• **Requirement**: Records follow. Pull out every line that contains "pour".

• **Records for processing**:
★ ★ ★ ★ ★ ★ ★
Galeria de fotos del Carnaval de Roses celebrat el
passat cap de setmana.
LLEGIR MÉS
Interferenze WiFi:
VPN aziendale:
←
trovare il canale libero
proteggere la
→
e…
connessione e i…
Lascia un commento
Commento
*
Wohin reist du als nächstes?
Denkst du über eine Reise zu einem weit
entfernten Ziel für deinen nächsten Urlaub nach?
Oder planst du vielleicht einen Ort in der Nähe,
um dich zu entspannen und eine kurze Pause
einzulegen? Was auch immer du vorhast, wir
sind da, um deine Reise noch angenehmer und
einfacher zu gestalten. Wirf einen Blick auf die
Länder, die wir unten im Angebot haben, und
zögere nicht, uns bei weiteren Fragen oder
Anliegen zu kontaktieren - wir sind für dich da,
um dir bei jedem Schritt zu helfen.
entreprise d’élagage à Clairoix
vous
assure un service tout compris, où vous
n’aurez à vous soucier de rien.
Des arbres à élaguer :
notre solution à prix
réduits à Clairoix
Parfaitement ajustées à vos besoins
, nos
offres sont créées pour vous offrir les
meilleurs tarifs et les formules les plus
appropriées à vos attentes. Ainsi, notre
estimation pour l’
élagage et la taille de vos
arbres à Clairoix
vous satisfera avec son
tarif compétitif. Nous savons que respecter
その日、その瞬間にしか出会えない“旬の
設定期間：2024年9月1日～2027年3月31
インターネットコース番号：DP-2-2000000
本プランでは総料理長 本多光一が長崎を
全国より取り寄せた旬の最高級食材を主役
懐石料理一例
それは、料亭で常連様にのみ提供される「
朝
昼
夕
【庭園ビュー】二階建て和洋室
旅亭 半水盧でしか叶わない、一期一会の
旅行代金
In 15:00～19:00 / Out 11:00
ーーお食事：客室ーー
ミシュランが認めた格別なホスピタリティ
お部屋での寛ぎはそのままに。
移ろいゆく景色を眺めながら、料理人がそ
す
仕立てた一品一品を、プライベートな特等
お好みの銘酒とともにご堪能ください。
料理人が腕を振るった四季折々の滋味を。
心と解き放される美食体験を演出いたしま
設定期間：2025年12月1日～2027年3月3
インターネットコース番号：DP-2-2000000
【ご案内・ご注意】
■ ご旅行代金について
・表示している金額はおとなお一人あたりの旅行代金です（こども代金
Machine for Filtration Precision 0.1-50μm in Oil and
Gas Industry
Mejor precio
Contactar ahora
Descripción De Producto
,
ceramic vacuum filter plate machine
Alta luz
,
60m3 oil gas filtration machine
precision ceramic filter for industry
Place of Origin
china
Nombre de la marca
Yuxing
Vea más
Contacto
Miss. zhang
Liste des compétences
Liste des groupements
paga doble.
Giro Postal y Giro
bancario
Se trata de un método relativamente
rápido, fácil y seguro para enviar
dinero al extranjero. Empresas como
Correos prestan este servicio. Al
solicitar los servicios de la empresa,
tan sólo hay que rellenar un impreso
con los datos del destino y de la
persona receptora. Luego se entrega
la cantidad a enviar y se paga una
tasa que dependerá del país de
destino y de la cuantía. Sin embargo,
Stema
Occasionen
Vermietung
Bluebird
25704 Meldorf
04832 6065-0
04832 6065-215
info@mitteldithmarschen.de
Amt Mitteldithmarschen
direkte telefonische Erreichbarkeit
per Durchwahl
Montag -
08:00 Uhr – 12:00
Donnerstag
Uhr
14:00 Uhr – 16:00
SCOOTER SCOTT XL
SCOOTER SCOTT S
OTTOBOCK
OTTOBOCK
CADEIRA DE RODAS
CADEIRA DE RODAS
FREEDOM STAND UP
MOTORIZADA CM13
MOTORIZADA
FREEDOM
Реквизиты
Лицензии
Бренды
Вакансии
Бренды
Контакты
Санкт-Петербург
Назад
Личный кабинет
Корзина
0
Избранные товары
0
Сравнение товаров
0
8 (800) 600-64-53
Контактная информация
★ ★ ★ ★ ★ ★ ★
• **Solution for this task**:
offres sont créées pour vous offrir les
estimation pour l’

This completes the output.